=== Begin Enclosure ===

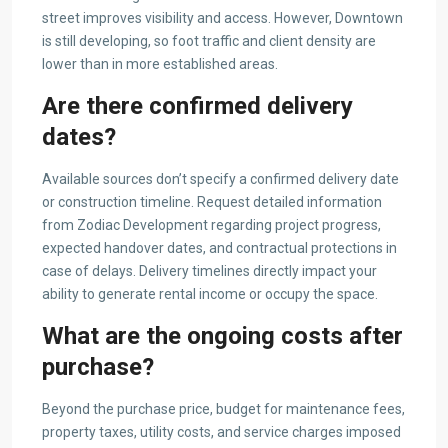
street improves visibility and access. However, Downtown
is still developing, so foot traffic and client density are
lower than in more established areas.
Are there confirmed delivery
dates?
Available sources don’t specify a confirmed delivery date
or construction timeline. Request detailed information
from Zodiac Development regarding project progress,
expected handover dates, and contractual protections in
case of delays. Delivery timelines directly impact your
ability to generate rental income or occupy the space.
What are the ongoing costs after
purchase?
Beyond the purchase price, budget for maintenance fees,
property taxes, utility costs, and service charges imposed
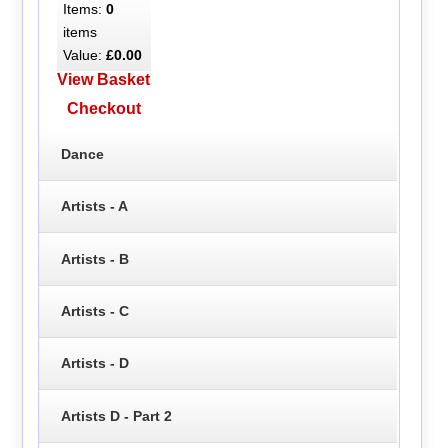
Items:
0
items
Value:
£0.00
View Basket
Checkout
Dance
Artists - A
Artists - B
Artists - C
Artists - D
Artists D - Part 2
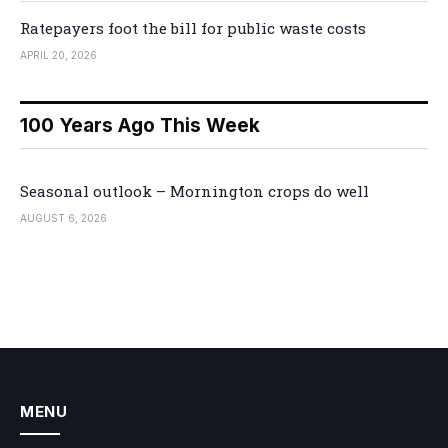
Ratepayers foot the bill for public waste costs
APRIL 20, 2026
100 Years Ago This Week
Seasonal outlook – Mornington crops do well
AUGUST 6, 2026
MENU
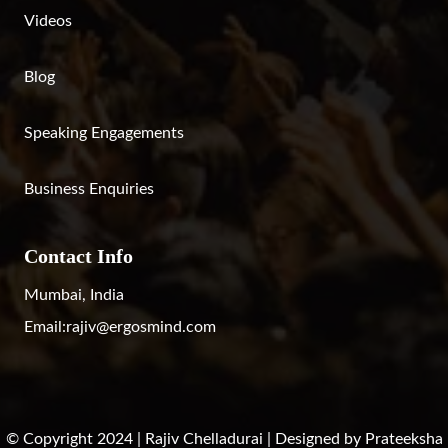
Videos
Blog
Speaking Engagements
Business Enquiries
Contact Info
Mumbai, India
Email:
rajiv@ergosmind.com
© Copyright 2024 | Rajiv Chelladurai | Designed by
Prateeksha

=== End Enclosure ===
=== Begin Enclosure ===

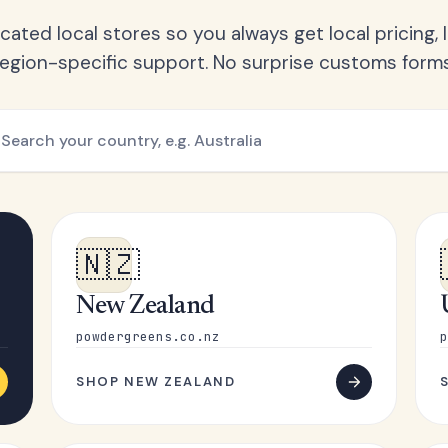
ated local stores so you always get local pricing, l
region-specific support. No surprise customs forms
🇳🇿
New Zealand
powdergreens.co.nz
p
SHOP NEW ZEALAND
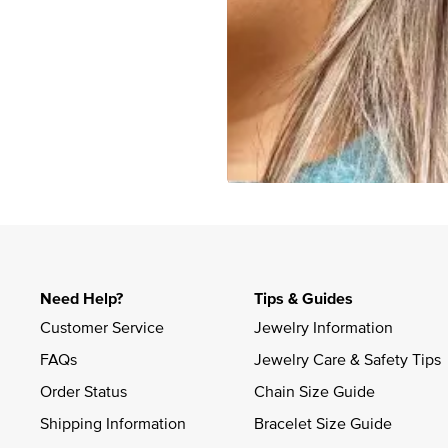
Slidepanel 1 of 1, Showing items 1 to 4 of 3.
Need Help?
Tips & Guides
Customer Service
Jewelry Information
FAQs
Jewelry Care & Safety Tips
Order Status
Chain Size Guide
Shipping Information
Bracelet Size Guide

=== End Enclosure ===

Exercise goal >>
Pull out every line of the records above that contains the word "Tips".

Exercise solution >>
Tips & Guides
Jewelry Care & Safety Tips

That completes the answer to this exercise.